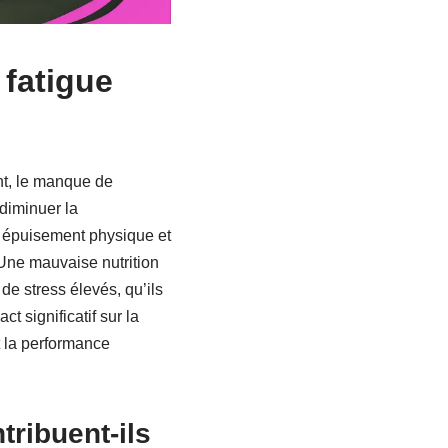
 fatigue
nt, le manque de
diminuer la
e épuisement physique et
 Une mauvaise nutrition
de stress élevés, qu’ils
 significatif sur la
t la performance
ribuent-ils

====

Directions >>
Return the whole listing word for word, minus its pictures.

Expected answer >>
 fatigue
nt, le manque de
diminuer la
e épuisement physique et
 Une mauvaise nutrition
de stress élevés, qu’ils
 significatif sur la
t la performance
ribuent-ils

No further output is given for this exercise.